05.15.2009 11:07 am
Why a clunker credit is bad for the poor
St. Louis Post-Dispatch
The Financial Times’ Lex column makes a good point today about the “cash for clunkers” bill making its way through the U.S. Congress: Not only is the bill unsound environmentally, it’s also bad for the poor. Here’s Lex’s take:
The new plan is also economically regressive. By requiring cars to be scrapped, vehicles typically used by working poor in a country with patchy public transportation would vanish or rise in price. Important spare parts could not be recycled, making repairs of old vehicles already owned more expensive for the poor.



David Nicklaus has covered St. Louis business for more than 25 years. His column appears three days a week on the Post-Dispatch business page.

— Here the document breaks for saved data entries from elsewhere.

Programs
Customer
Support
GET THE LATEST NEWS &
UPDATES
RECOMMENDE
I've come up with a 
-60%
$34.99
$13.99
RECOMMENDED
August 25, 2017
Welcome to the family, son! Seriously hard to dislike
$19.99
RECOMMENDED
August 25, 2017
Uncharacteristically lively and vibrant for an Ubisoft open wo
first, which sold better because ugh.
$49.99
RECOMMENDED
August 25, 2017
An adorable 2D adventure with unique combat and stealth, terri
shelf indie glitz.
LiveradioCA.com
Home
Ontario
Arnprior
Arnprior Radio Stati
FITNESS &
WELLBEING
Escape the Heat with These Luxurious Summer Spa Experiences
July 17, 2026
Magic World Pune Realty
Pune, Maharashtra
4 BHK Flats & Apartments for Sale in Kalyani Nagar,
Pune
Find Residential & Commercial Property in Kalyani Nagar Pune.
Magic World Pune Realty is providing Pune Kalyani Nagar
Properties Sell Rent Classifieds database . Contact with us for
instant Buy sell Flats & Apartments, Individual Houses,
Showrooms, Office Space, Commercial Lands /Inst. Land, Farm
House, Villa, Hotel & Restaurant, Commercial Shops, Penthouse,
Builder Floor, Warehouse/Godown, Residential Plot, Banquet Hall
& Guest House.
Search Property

I think that it is fair to assume that the bill would raise the price of “clunkers” by increasing the demand for them. People who chose to sell them would therefore have more money with which to either buy a slightly better car, or substantially more of something else.
Of course, in a world where there is no such thing as a free lunch, somebody would have to pay for this plan, and the “somebody” would be all other taxpayers. I would really prefer to help low income people (many of whom don’t own cars at all) by reducing taxes that are the most regressive, such as sales taxes and (gasp) taxes on corporate profits. But I don’t see how a program of buying up clunkers would be “regressive.”
Incidentally, it would be good for the taxpayers as well as for people who continued to own older cars for useable components of the “clunkers” to be salvaged for re-sale before the bulk of the vehicles were scrapped. That would cause the price of used parts to drop.